Although the attacks were directed at American facilities, the vast majority of casualties were local citizens; 12 Americans were killed, including two CIA employees at the Nairobi embassy.
In the Nairobi blast, 213 people were killed, while 11 died in Dar es Salaam. An estimated 4,000 people in Nairobi were wounded, another 85 in Dar es Salaam.
Most of the plaintiffs at the heart of Friday’s orders were Kenyans and Tanzanians who worked at the US embassies and were injured in the attacks, along with the families of those who were killed.
The victims sued to hold the governments of Iran and Sudan responsible for supporting the bombings.
OPENED THE DOOR
According to the National Law Journal, the 2008 amendment to the Federal Foreign Sovereign Immunities Act opened the door to lawsuits brought by foreign citizens working for the US government.

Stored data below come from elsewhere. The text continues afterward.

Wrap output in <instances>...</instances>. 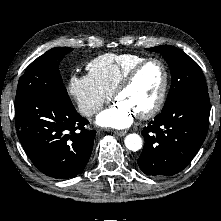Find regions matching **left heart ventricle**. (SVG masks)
Here are the masks:
<instances>
[{
  "label": "left heart ventricle",
  "instance_id": "1",
  "mask_svg": "<svg viewBox=\"0 0 221 221\" xmlns=\"http://www.w3.org/2000/svg\"><path fill=\"white\" fill-rule=\"evenodd\" d=\"M163 81V72L156 63L144 67L133 83L121 92L117 101L129 106L137 115L148 110L156 101Z\"/></svg>",
  "mask_w": 221,
  "mask_h": 221
}]
</instances>
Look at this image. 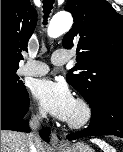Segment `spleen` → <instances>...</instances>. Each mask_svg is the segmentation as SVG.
Here are the masks:
<instances>
[{"instance_id": "3e777b00", "label": "spleen", "mask_w": 123, "mask_h": 152, "mask_svg": "<svg viewBox=\"0 0 123 152\" xmlns=\"http://www.w3.org/2000/svg\"><path fill=\"white\" fill-rule=\"evenodd\" d=\"M93 142L96 143L103 150V152H116V150L105 141L94 139Z\"/></svg>"}]
</instances>
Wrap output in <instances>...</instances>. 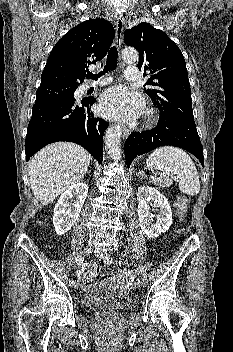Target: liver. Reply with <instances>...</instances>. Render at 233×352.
<instances>
[{"label":"liver","mask_w":233,"mask_h":352,"mask_svg":"<svg viewBox=\"0 0 233 352\" xmlns=\"http://www.w3.org/2000/svg\"><path fill=\"white\" fill-rule=\"evenodd\" d=\"M90 154L81 146L58 142L47 145L29 162L28 175L33 194L43 205L81 181L90 163Z\"/></svg>","instance_id":"liver-1"}]
</instances>
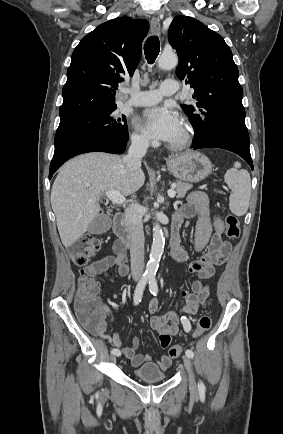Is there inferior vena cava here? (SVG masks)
I'll return each mask as SVG.
<instances>
[{
    "mask_svg": "<svg viewBox=\"0 0 283 434\" xmlns=\"http://www.w3.org/2000/svg\"><path fill=\"white\" fill-rule=\"evenodd\" d=\"M149 142L142 137L133 138L128 154L123 157V162L130 171L141 167V159L146 154ZM135 197V196H134ZM125 223L131 236V273L134 280H139L144 269V232L141 207L137 203H131L124 212Z\"/></svg>",
    "mask_w": 283,
    "mask_h": 434,
    "instance_id": "obj_1",
    "label": "inferior vena cava"
}]
</instances>
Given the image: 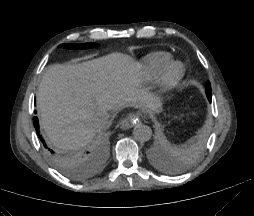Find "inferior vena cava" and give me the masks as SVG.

Mr Steven Perles of Perles Law Firm in Washington, also a lawyer for the plaintiffs, credited Vice-President Joe Biden with moving through the 2008 legislative changes affecting foreign citizens working for the United States when he was chairman of the Senate Foreign Relations Committee.
Mr Biden “single-handedly moved for relief for foreign State Department employees and those local personnel who serve in our embassies,” said Mr Perles.
Justice John D. Bates and other judges in the federal court in Washington have awarded a series of high-dollar judgments to victims of terrorism and their families since 2008. In May 2013, Justice Bates awarded $8.4 billion (Sh714 billion) to victims of the 1983 and 1984 bombings at the US embassy in Beirut, Lebanon and their families.
“Damage awards cannot fully compensate people whose lives have been torn apart; instead, they offer only a helping hand. But that is the very least that these plaintiffs are owed. Hence, it is what this court will facilitate,” Judge Bates wrote in the rulings.
The plaintiffs face an uphill task in collecting the money. Iran and Sudan have not participated in the litigation, and Iran has yet to pay nearly $18 billion it already owes from other judgments in terrorism cases in the DC court.
Mr Mairone said the plaintiffs’ legal team was in the process of identifying assets they might be able to attach and was optimistic about being able to collect for their clients.
“A couple of years ago, if we looked at this kind of judgment, we’d think, well, it’s a great moral victory, but the odds of it being a practical victory are rather stretched,” he said. “But I don’t think that’s the reality today.”
He refused to discuss the details of efforts to locate Iranian and Sudanese assets.
Earlier this month, a three-judge panel in the US Court of Appeals for the Second Circuit ruled in favour of victims who brought other terrorism cases against Iran and were trying to claim nearly $2 billion in frozen assets in New York bank accounts.